I figure it must have arrived on Saturday evening and they must have stayed the night in it. 

It stayed all day (well at least until I went out). 

It's free parking from 6.30pm on Saturday and all day Sunday.


----------



## MrsW (Feb 8, 2009)

Good on them! I hope they had a good time - it's a great area to explore!


----------



## 747 (Oct 2, 2009)

I have actually sang on stage at the Royal Opera House.

I never normally mention it as people think I am bragging.

Not bad for a rough hairy a**ed Geordie. :wink:


----------



## Patty123 (Oct 4, 2010)

Doesn't look very hairy from your avatar!!

Patty


----------



## cabby (May 14, 2005)

crocodile shoes springs to mind. 
oops sorry just thought of a snappy answer.:lol: :lol:
was in a choir once.long long ago.


cabby


----------



## cabby (May 14, 2005)

I do like the idea of free parking in covent garden.tell me more, please. Being a south Londoner, but have not revisited for many a long year, i seem to recall they have moved it, or was that smithfield.

cabby


----------



## clive1821 (Mar 27, 2010)

Me to Heather the free parking in WC2 wonder how many vans we could park up for the night  :roll:


----------



## cabby (May 14, 2005)

shall we make it a meet. :lol: :lol: 
by the way i did mean that they had only moved the market. :wink: :wink: 
cabby


----------



## clive1821 (Mar 27, 2010)

yep cant see any reason.... might have to look at the right type of people to arrive in wc2 :roll:


----------



## suedew (May 10, 2005)

We were covent garden for Shrek the musical with grandson on the 14th (saturday) also spotted a parked up motorhome but didnt get close enough to investigate.

Sue


----------



## locovan (Oct 17, 2007)

cabby said:


> I do like the idea of free parking in covent garden.tell me more, please. Being a south Londoner, but have not revisited for many a long year, i seem to recall they have moved it, or was that smithfield.
> 
> cabby


http://www.allinlondon.co.uk/life/index.php?fid=9&page=2

There is a lot of free parking at the weekend only


----------



## mollmagee (Jun 15, 2006)

i seem to recall they have moved it, or was that smithfield.

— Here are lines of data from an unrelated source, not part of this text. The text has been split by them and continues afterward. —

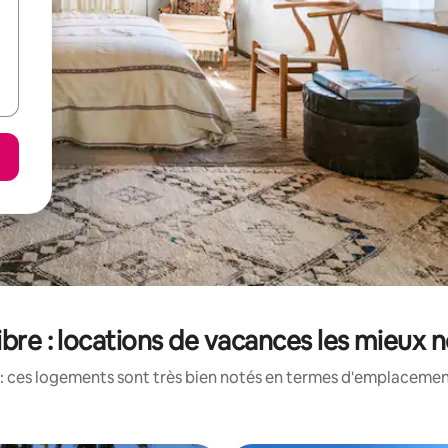
libre : locations de vacances les mieux 
: ces logements sont très bien notés en termes d'emplacement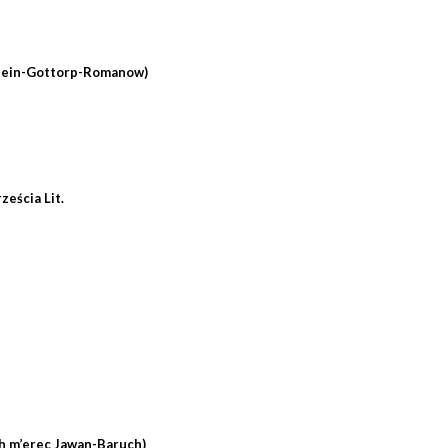
lstein-Gottorp-Romanow)
ześcia Lit.
h m’erec Jawan-Baruch)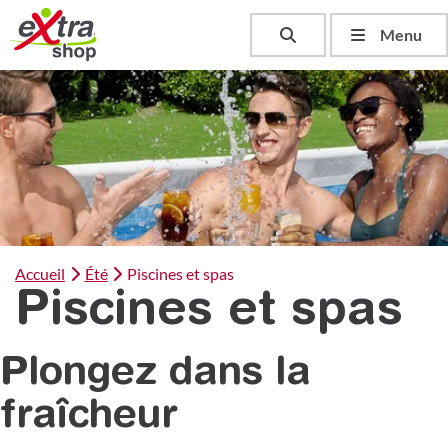
Toggle search
Menu
Accueil
Été
Piscines et spas
Piscines et spas
Plongez dans la
fraîcheur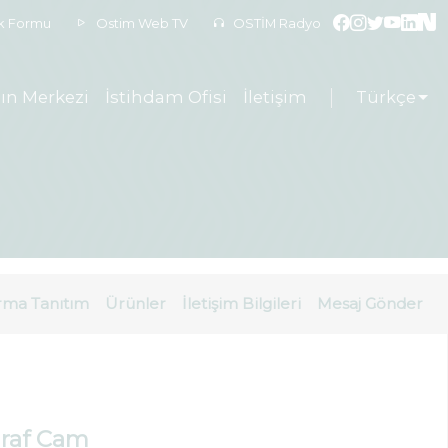
ek Formu
Ostim Web TV
OSTİM Radyo
ın Merkezi
İstihdam Ofisi
İletişim
Türkçe
rma Tanıtım
Ürünler
İletişim Bilgileri
Mesaj Gönder
graf Cam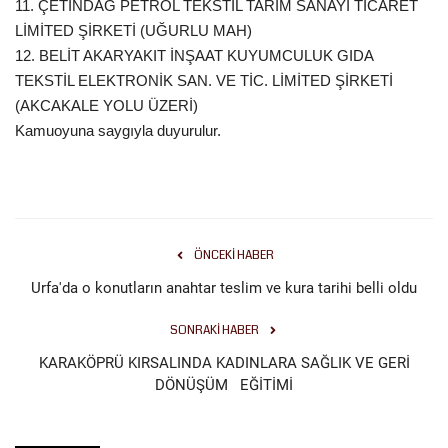
11. ÇETİNDAĞ PETROL TEKSTİL TARIM SANAYİ TİCARET
LİMİTED ŞİRKETİ (UĞURLU MAH)
12. BELİT AKARYAKIT İNŞAAT KUYUMCULUK GIDA
TEKSTİL ELEKTRONİK SAN. VE TİC. LİMİTED ŞİRKETİ
(AKCAKALE YOLU ÜZERİ)
Kamuoyuna saygıyla duyurulur.
ÖNCEKI HABER
Urfa'da o konutların anahtar teslim ve kura tarihi belli oldu
SONRAKI HABER
KARAKÖPRÜ KIRSALINDA KADINLARA SAĞLIK VE GERİ
DÖNÜŞÜM EĞİTİMİ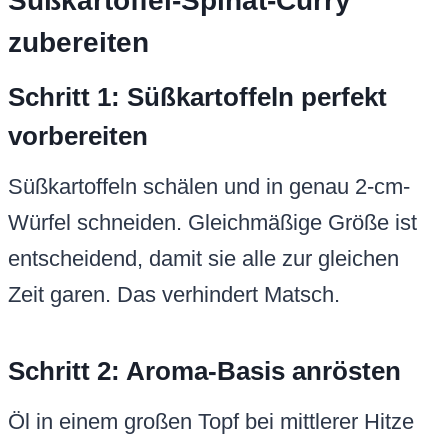
Süßkartoffel-Spinat-Curry
zubereiten
Schritt 1: Süßkartoffeln perfekt
vorbereiten
Süßkartoffeln schälen und in genau 2-cm-
Würfel schneiden. Gleichmäßige Größe ist
entscheidend, damit sie alle zur gleichen
Zeit garen. Das verhindert Matsch.
Schritt 2: Aroma-Basis anrösten
Öl in einem großen Topf bei mittlerer Hitze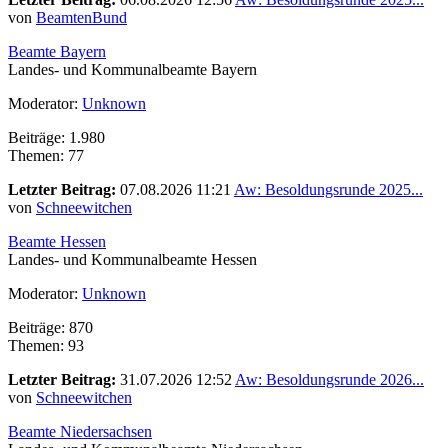
von
BeamtenBund
Beamte Bayern
Landes- und Kommunalbeamte Bayern
Moderator:
Unknown
Beiträge: 1.980
Themen: 77
Letzter Beitrag:
07.08.2026 11:21
Aw: Besoldungsrunde 2025...
von
Schneewitchen
Beamte Hessen
Landes- und Kommunalbeamte Hessen
Moderator:
Unknown
Beiträge: 870
Themen: 93
Letzter Beitrag:
31.07.2026 12:52
Aw: Besoldungsrunde 2026...
von
Schneewitchen
Beamte Niedersachsen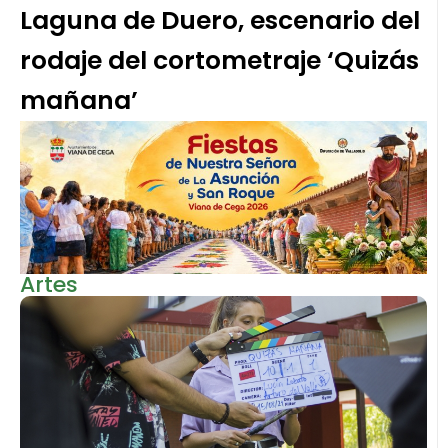
Laguna de Duero, escenario del
rodaje del cortometraje ‘Quizás
mañana’
Artes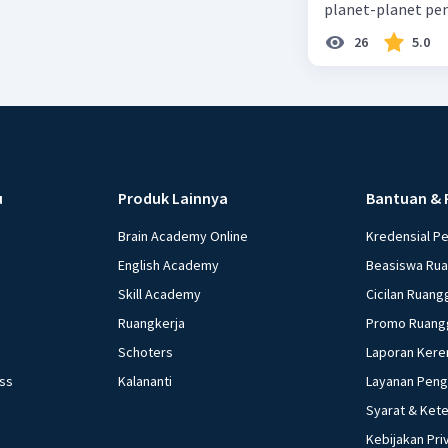
planet-planet pen
26
5.0
u
Produk Lainnya
Bantuan & 
Brain Academy Online
Kredensial P
English Academy
Beasiswa Ru
Skill Academy
Cicilan Ruang
Ruangkerja
Promo Ruang
Schoters
Laporan Kere
ess
Kalananti
Layanan Pen
Syarat & Ket
Kebijakan Pri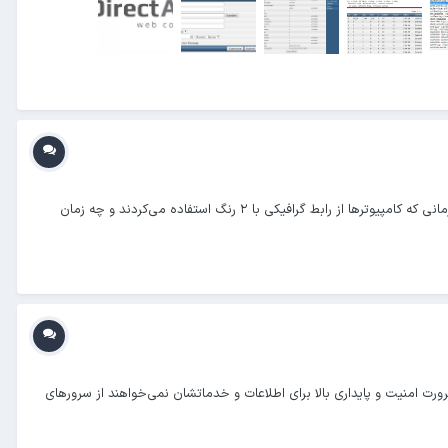
سرور اختصاصی همراه با کارت گرافیک ( گیم سرور) بازی‌های کامپیوتری همواره یکی از قدیمیترین و جذابترین عرصه‌ها در دنیای کامپیوتر ی بوده‌اند چه زمانی که کامپیوترها از رابط گرافیکی با ۲ رنگ استفاده می‌کردند و چه زمان
که بدلایل مختلف از قبیل ضرورت امنیت و پایداری بالا برای اطلاعات و خدماتشان نمی‌خواهند از سرورهای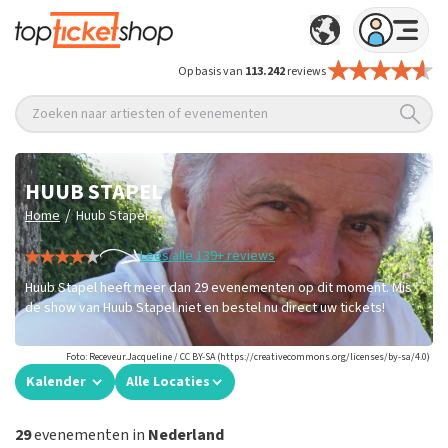
Op basis van
113.242
reviews
Zoeken naar artiesten of evenementen
HUUB STAPEL
/
Home
Huub Stapel
Lees alle 139+ reviews
Huub Stapel heeft meer dan 29 evenementen op dit moment. Mis
de show van Huub Stapel niet en bestel nu direct uw tickets!
Foto: Receveur.Jacqueline / CC BY-SA (https://creativecommons.org/licenses/by-sa/4.0)
Kalender
Alle Locaties
29
evenementen in
Nederland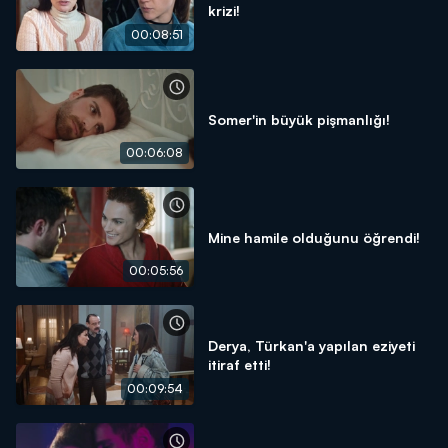
krizi!
00:08:51
Somer'in büyük pişmanlığı!
00:06:08
Mine hamile olduğunu öğrendi!
00:05:56
Derya, Türkan'a yapılan eziyeti
itiraf etti!
00:09:54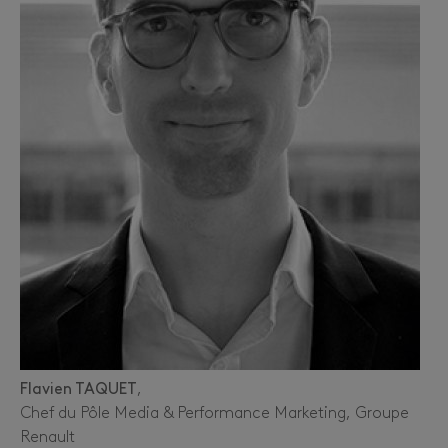
Flavien TAQUET
,
Chef du Pôle Media & Performance Marketing, Groupe
Renault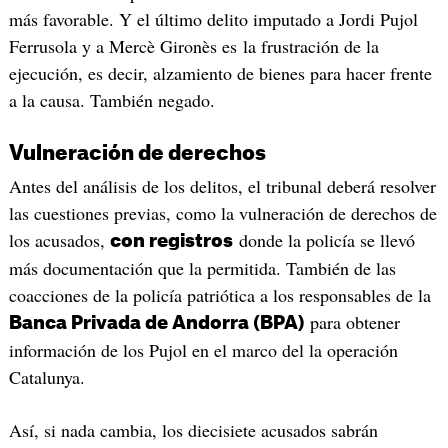
más favorable. Y el último delito imputado a Jordi Pujol
Ferrusola y a Mercè Gironès es la frustración de la
ejecución, es decir, alzamiento de bienes para hacer frente
a la causa. También negado.
Vulneración de derechos
Antes del análisis de los delitos, el tribunal deberá resolver
las cuestiones previas, como la vulneración de derechos de
los acusados,
donde la policía se llevó
con registros
más documentación que la permitida. También de las
coacciones de la policía patriótica a los responsables de la
para obtener
Banca Privada de Andorra (BPA)
información de los Pujol en el marco del la operación
Catalunya.
Así, si nada cambia, los diecisiete acusados sabrán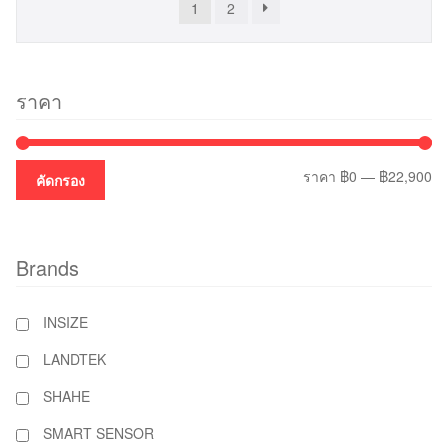
1
2
ราคา
รา
รา
ราคา
฿0
—
฿22,900
คัดกรอง
ต่ำ
สูง
สุ
Brands
INSIZE
LANDTEK
SHAHE
SMART SENSOR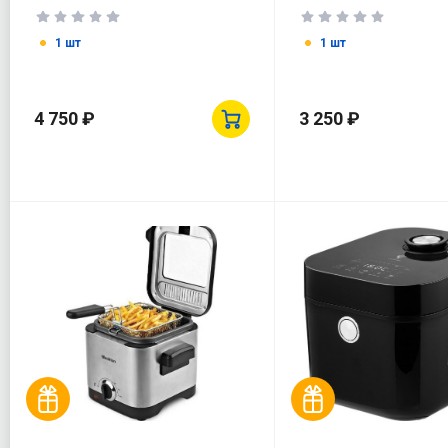
1 шт
1 шт
4 750 ₽
3 250 ₽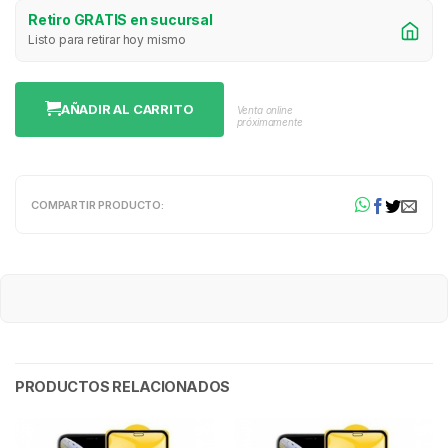
Retiro GRATIS en sucursal
Listo para retirar hoy mismo
AÑADIR AL CARRITO
Venta online
próximamente
COMPARTIR PRODUCTO:
PRODUCTOS RELACIONADOS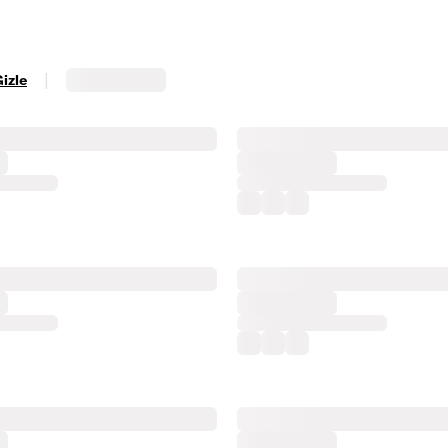
|
Gizle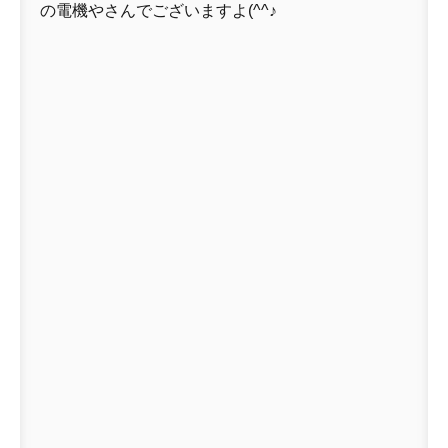
の電機やさんでございますよ(^^♪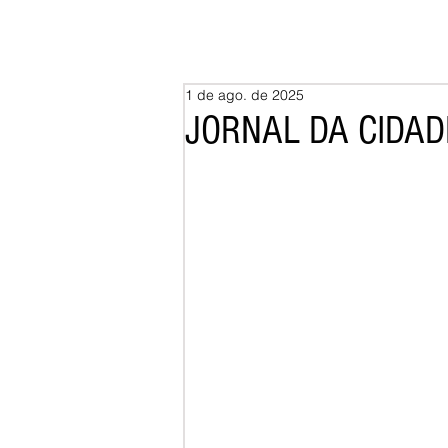
1 de ago. de 2025
JORNAL DA CIDADE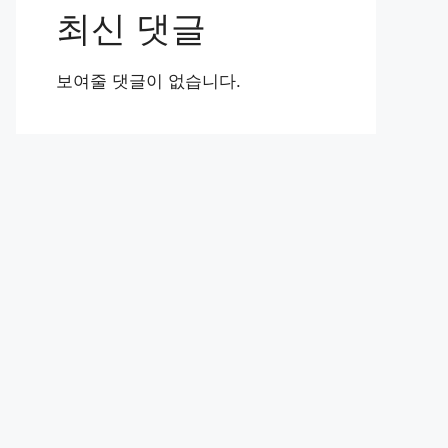
최신 댓글
보여줄 댓글이 없습니다.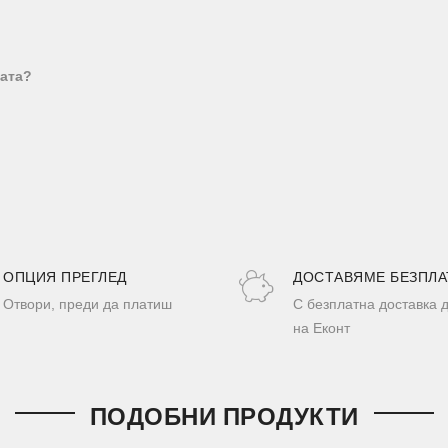
вата?
ОПЦИЯ ПРЕГЛЕД
ДОСТАВЯМЕ БЕЗПЛА
Отвори, преди да платиш
С безплатна доставка 
на Еконт
ПОДОБНИ ПРОДУКТИ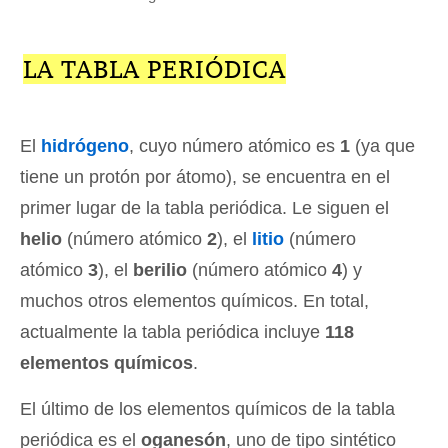
LA TABLA PERIÓDICA
El
hidrógeno
, cuyo número atómico es
1
(ya que
tiene un protón por átomo), se encuentra en el
primer lugar de la tabla periódica. Le siguen el
helio
(número atómico
2
), el
litio
(número
atómico
3
), el
berilio
(número atómico
4
) y
muchos otros elementos químicos. En total,
actualmente la tabla periódica incluye
118
elementos químicos
.
El último de los elementos químicos de la tabla
periódica es el
oganesón
, uno de tipo sintético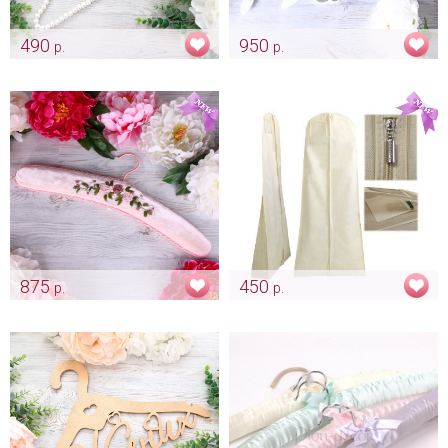
490
950
р.
р.
Жемчужная вешалка для
Вешалка с именем Жениха и
платья
Невесты
Арт: mel_0072_белый
Арт: mel_0087
875
450
р.
р.
Велюровая вешалка
Чехол для свадебного платья
"Пепельная роза"
Арт: mel_0101
Арт: mel_0102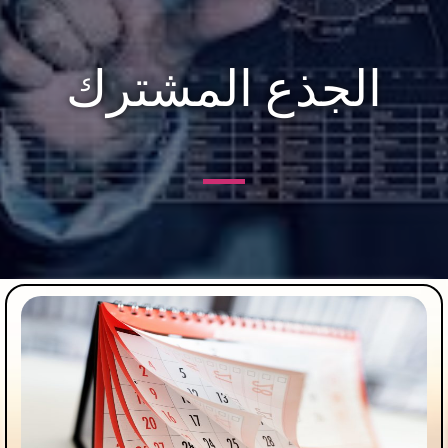
الجذع المشترك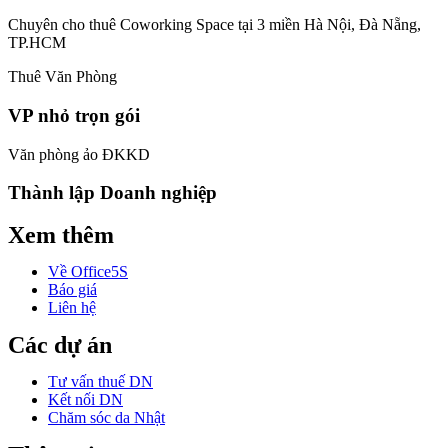
Chuyên cho thuê Coworking Space tại 3 miền Hà Nội, Đà Nẵng,
TP.HCM
Thuê Văn Phòng
VP nhỏ trọn gói
Văn phòng ảo ĐKKD
Thành lập Doanh nghiệp
Xem thêm
Về Office5S
Báo giá
Liên hệ
Các dự án
Tư vấn thuế DN
Kết nối DN
Chăm sóc da Nhật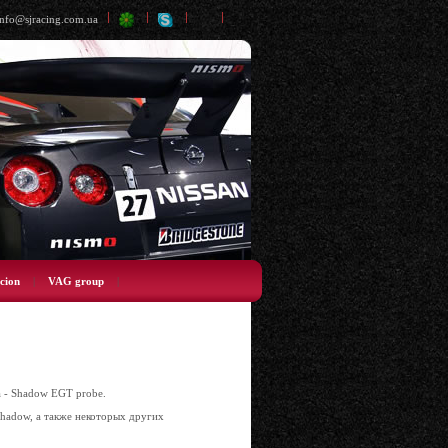
info@sjracing.com.ua
cion
|
VAG group
|
 - Shadow EGT probe.
Shadow, а также некоторых других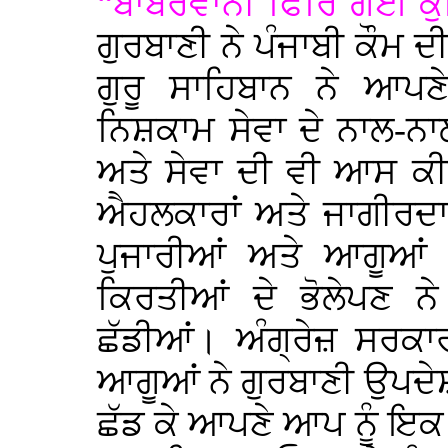
“ਬਾਬਰਵਾਨੀ ਫਿਰਿ ਗਈ ਕੁ
ਗੁਰਬਾਣੀ ਨੇ ਪੰਜਾਬੀ ਕੌਮ ਦ
ਗੁਰੂ ਸਾਹਿਬਾਨ ਨੇ ਆਪਣੇ
ਨਿਸ਼ਕਾਮ ਸੇਵਾ ਦੇ ਨਾਲ-ਨਾ
ਅਤੇ ਸੇਵਾ ਦੀ ਵੀ ਆਸ ਕੀ
ਐਹਲਕਾਰਾਂ ਅਤੇ ਜਾਗੀਰਦਾਰ
ਪੁਜਾਰੀਆਂ ਅਤੇ ਆਗੂਆਂ 
ਕਿਰਤੀਆਂ ਦੇ ਭੋਲੇਪਣ ਨੇ
ਛੱਡੀਆਂ। ਅੰਗ੍ਰੇਜ਼ ਸਰਕਾ
ਆਗੂਆਂ ਨੇ ਗੁਰਬਾਣੀ ਉਪਦੇਸ਼
ਛੱਡ ਕੇ ਆਪਣੇ ਆਪ ਨੂੰ ਇਕ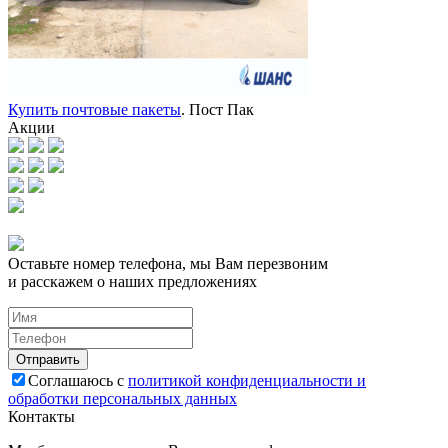
Купить почтовые пакеты
. Пост Пак
Акции
Оставьте номер телефона, мы Вам перезвоним
и расскажем о наших предложениях
Соглашаюсь с
политикой конфиденциальности и
обработки персональных данных
Контакты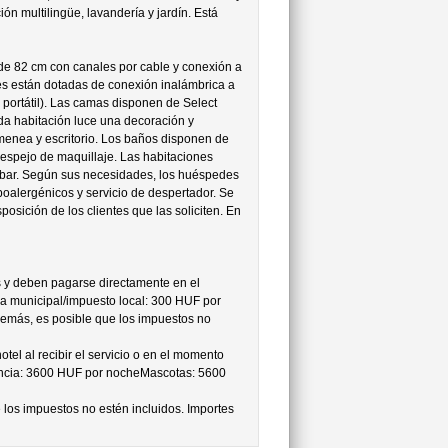
ión multilingüe, lavandería y jardín. Está
D de 82 cm con canales por cable y conexión a
ones están dotadas de conexión inalámbrica a
n portátil). Las camas disponen de Select
da habitación luce una decoración y
imenea y escritorio. Los baños disponen de
espejo de maquillaje. Las habitaciones
nibar. Según sus necesidades, los huéspedes
poalergénicos y servicio de despertador. Se
osición de los clientes que las soliciten. En
s y deben pagarse directamente en el
sa municipal/impuesto local: 300 HUF por
demás, es posible que los impuestos no
tel al recibir el servicio o en el momento
tencia: 3600 HUF por nocheMascotas: 5600
 los impuestos no estén incluidos. Importes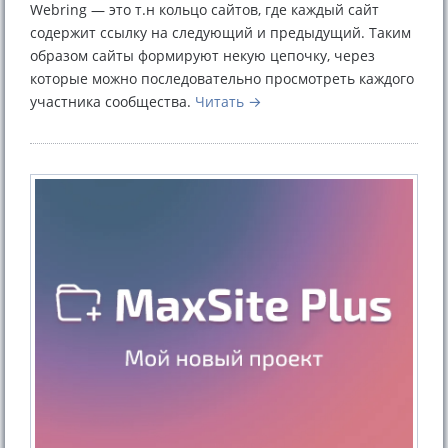
Webring — это т.н кольцо сайтов, где каждый сайт
содержит ссылку на следующий и предыдущий. Таким
образом сайты формируют некую цепочку, через
которые можно последовательно просмотреть каждого
участника сообщества.
Читать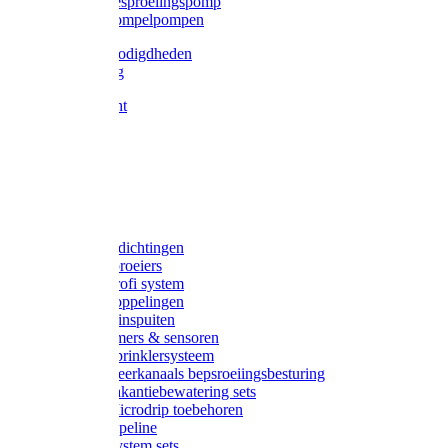
Gardena besproeiingspomp
Gardena dompelpompen
Tyleen benodigdheden
Tyleenslang
Lange bocht
Knie
T-stuk
Sok
Verloop
Nippels
Stop
Gardena afdichtingen
Gardena sproeiers
Gardena Profi system
Gardena koppelingen
Gardena tuinspuiten
Gardena timers & sensoren
Gardena Sprinklersysteem
Gardena meerkanaals bepsroeiingsbesturing
Gardena vakantiebewatering sets
Gardena Microdrip toebehoren
Gardena Pipeline
Gardena System sets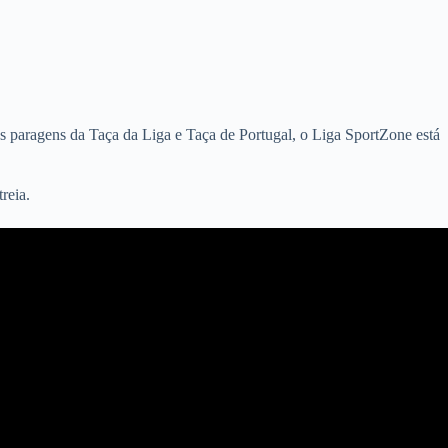
s paragens da Taça da Liga e Taça de Portugal, o Liga SportZone está
reia.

cabby[/quote]they moved convent garden fruit market to nine elms years ago,pity i used to go there for a drink when coming home from nite shift.any ? about london ask a jock :lol: :roll:


----------



## IanA (Oct 30, 2010)

Having paid £16 for two hours car parking close to Drury Lane last year, this sounds like a good idea - pity it isn't weekdays too.


----------



## HeatherChloe (Oct 18, 2009)

Parking is free from 6.30pm to 8.30am. Parking is also free on Sundays. 

However, parking spaces are taken very very quickly. Best to arrive just before 6.30pm and pay for say half an hour, and then just stay in the spot once the parking restriction ends. 

You have to fit into a space, so you'd need a van of 6m or less. Big vans won't be very good. 

Also, if you were planning to sleep in your van, best to find a side road. Also best if you don'd draw attention to yourself as there can be a lot of drunk people in the area and there are also a lot of homeless people.


----------



## cypsygal (Dec 19, 2009)

Last January ( 11) we spotted more than one motorhome in Covent Garden area, Everyone complains about van parking in the UK, but I reckon this is a great privelege -it's not such a bad place to be!!


----------



## HeatherChloe (Oct 18, 2009)

cypsygal said:


> Last January ( 11) we spotted more than one motorhome in Covent Garden area, Everyone complains about van parking in the UK, but I reckon this is a great privelege -it's not such a bad place to be!!


You probably saw my van, as it is parked there all the time in residents' parking.

I rarely see any other vans, but on occasions (usually a Saturday night) I have seen vans - but probably on THREE occasions in the last 2 years?

And with an early morning dog walk on a Sunday morning, I would usually see a van if there is one the vicinity.

The parking attendants in the area are familiar with my van and know who I am.


----------